» **Task prompt**: Copy each line below that contains "elektrikli".

» **Record set**:
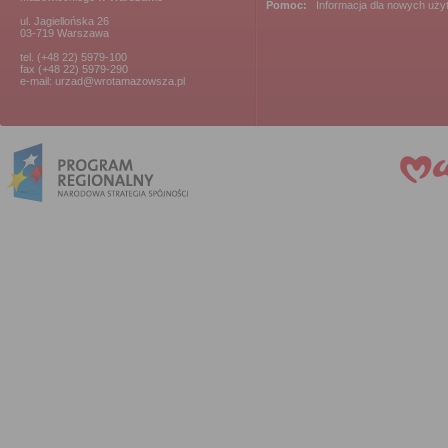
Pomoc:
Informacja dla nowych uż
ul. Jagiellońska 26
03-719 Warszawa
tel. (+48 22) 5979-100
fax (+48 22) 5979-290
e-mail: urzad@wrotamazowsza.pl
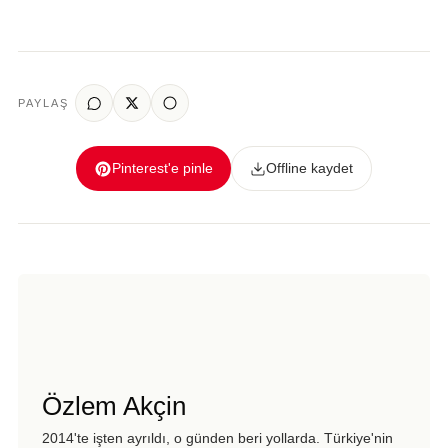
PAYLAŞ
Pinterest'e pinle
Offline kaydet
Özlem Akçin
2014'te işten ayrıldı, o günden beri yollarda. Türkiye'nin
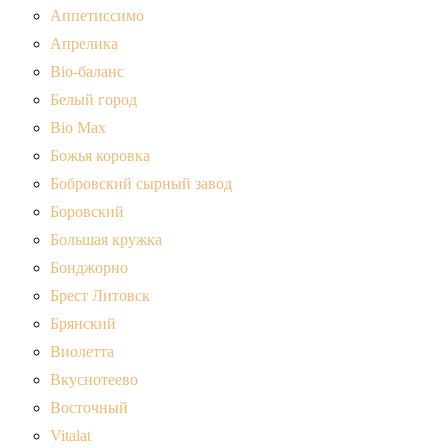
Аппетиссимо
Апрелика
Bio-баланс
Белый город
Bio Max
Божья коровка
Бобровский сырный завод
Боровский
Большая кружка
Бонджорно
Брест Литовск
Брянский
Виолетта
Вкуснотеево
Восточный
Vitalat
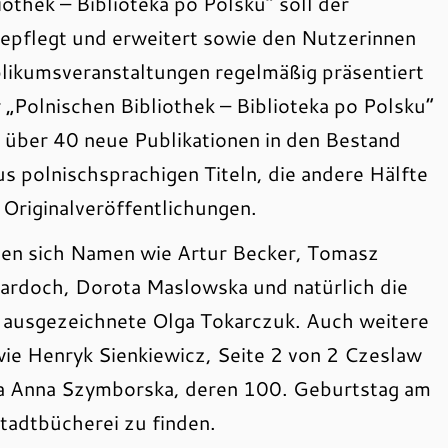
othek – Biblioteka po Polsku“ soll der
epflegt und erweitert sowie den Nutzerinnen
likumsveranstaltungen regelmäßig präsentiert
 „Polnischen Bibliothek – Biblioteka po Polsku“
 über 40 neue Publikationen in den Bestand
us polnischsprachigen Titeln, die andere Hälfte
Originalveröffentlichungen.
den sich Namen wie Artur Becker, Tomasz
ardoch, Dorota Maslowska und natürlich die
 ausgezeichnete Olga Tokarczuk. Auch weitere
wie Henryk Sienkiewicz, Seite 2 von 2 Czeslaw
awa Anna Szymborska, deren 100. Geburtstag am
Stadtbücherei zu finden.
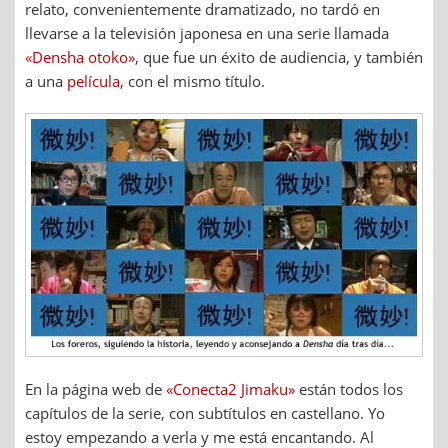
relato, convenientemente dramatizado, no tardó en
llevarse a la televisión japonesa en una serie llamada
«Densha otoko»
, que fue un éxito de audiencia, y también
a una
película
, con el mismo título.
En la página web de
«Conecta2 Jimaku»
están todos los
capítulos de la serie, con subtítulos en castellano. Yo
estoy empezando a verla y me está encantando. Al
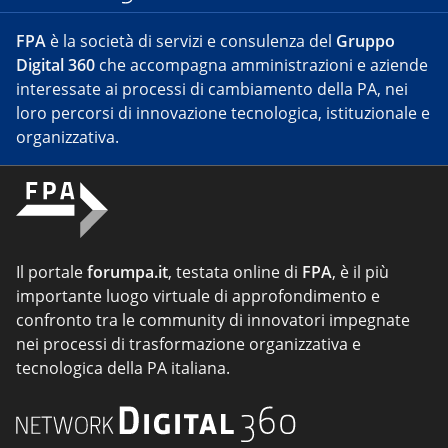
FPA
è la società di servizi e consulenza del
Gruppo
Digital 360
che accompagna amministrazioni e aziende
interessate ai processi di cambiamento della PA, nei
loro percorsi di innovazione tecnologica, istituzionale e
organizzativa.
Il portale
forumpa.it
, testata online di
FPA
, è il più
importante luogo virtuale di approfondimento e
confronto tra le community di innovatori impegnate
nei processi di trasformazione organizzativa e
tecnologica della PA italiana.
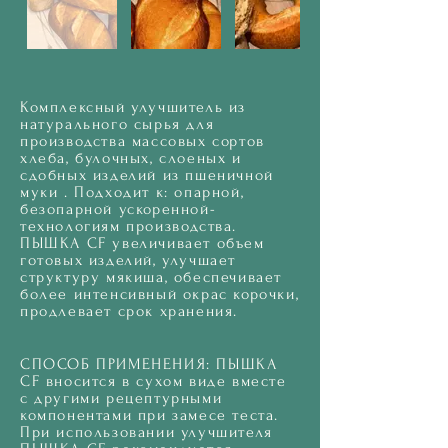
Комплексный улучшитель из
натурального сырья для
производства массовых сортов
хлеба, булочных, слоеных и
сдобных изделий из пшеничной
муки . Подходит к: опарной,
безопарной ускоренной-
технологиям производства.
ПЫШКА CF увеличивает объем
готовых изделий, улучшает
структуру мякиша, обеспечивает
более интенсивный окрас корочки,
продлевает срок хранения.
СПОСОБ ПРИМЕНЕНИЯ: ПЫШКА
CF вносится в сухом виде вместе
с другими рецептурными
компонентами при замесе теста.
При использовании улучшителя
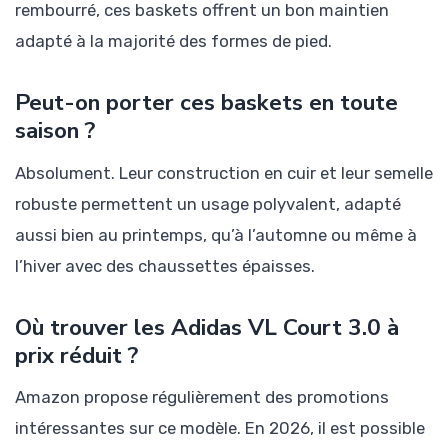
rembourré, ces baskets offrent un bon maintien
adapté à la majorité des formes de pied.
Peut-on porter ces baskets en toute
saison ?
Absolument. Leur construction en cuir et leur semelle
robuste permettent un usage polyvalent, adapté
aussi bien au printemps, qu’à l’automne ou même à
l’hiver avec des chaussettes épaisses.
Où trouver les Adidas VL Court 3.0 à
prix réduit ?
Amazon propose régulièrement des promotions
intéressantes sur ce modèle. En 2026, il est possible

--

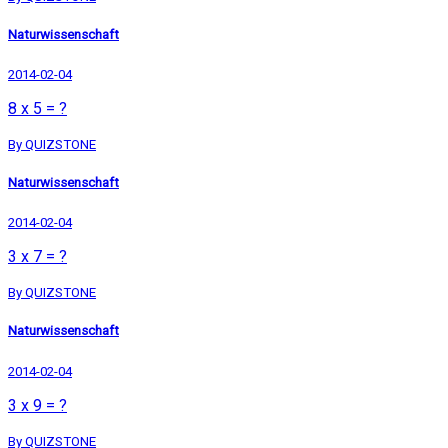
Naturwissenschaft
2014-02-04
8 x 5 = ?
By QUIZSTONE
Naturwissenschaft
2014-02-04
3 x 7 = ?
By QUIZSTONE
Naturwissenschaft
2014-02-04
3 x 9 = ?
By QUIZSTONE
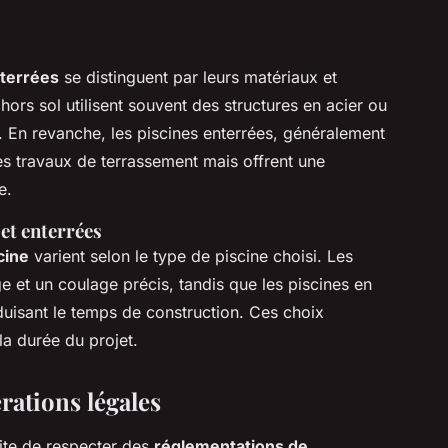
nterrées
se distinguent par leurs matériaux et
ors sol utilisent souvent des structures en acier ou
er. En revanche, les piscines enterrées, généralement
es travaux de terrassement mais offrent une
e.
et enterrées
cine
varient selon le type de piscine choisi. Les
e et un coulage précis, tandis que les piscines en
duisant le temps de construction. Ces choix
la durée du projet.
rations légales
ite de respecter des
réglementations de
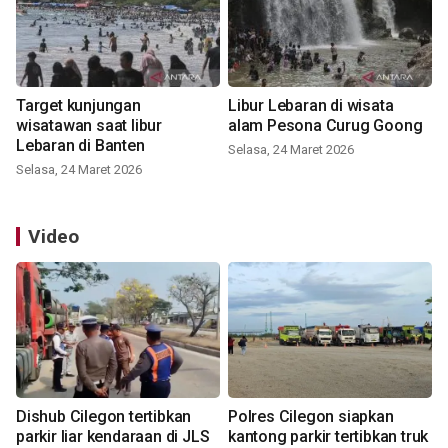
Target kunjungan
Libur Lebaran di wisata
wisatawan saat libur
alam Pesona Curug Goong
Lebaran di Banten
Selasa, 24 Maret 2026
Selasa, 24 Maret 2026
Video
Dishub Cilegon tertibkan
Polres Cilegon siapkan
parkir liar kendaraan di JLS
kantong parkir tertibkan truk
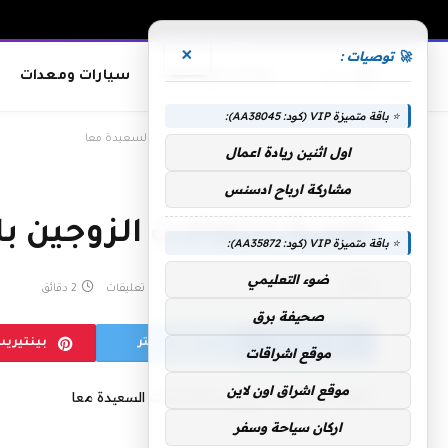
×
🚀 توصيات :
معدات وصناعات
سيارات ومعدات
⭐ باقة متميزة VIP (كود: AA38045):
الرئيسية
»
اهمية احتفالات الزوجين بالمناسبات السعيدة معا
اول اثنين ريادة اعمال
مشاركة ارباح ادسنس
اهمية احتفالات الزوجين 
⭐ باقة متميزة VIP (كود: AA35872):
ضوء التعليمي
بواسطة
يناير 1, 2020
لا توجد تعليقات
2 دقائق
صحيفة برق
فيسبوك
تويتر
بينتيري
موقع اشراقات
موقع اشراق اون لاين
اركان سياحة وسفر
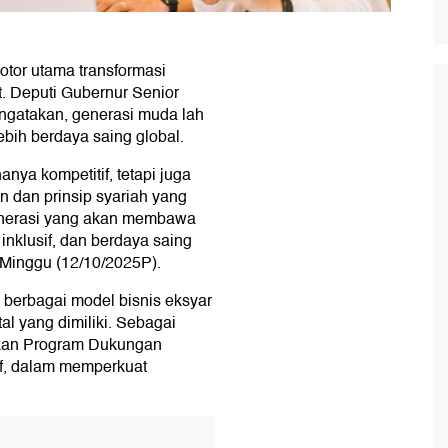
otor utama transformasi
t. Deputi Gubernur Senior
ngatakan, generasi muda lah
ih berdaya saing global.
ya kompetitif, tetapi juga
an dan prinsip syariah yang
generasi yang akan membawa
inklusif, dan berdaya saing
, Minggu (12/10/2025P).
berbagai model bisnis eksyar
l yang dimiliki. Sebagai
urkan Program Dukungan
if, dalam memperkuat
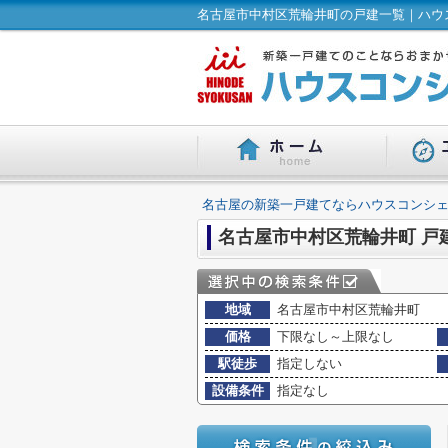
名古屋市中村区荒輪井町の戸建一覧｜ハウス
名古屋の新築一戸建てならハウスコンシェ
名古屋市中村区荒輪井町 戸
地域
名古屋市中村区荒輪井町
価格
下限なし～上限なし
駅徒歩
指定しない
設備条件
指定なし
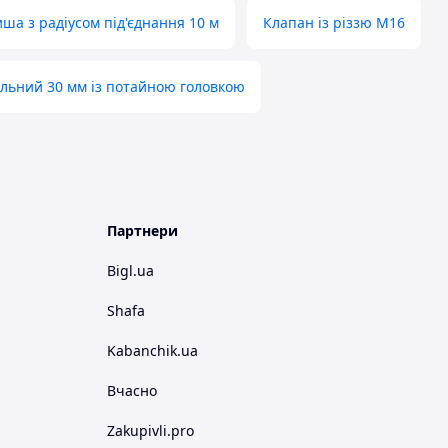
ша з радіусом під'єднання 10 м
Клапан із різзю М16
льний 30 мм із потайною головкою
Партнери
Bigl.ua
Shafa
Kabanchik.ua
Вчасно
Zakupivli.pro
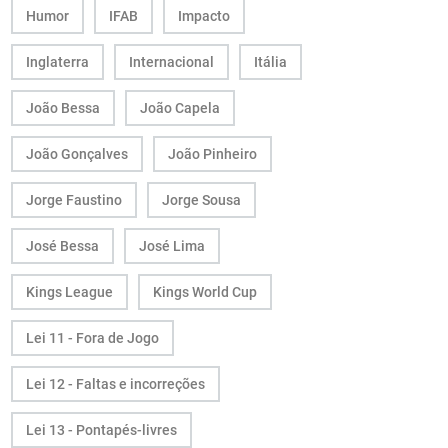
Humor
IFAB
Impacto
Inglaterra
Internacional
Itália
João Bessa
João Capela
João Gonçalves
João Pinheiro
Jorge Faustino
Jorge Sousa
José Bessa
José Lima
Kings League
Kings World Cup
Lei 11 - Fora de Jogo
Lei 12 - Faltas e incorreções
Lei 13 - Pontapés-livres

--

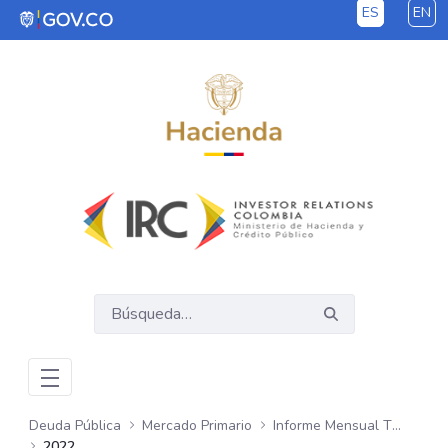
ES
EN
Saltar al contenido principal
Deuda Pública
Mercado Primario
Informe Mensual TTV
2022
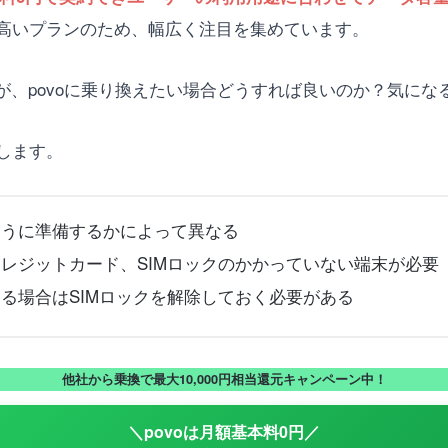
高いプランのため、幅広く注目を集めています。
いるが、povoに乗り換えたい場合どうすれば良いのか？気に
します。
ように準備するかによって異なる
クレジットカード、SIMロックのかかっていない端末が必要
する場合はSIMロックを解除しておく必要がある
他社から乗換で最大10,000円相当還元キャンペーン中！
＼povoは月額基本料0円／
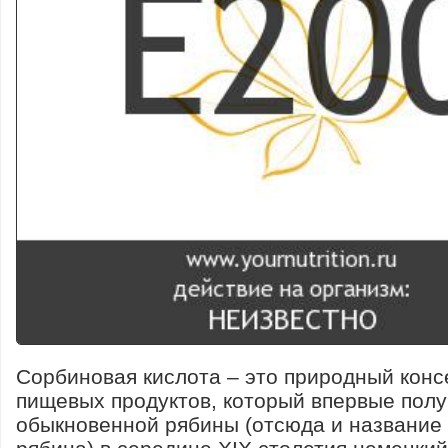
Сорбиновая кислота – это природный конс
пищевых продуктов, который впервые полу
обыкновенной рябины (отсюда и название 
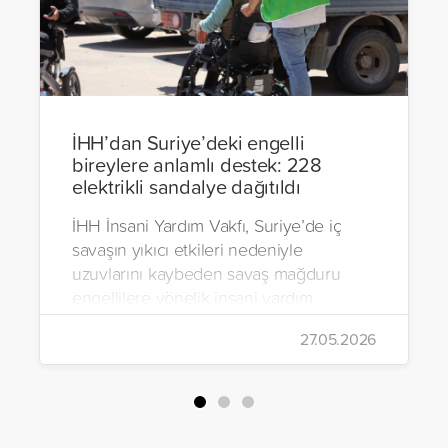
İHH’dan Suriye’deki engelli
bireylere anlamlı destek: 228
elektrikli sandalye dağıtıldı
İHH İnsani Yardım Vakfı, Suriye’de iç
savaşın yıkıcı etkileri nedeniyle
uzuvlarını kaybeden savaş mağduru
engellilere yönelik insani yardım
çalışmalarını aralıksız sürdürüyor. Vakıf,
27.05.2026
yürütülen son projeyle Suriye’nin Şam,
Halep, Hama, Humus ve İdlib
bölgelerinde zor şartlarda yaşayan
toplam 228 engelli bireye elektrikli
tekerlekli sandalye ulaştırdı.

» **Your solution**:
elektrikli sandalye dağıtıldı
toplam 228 engelli bireye elektrikli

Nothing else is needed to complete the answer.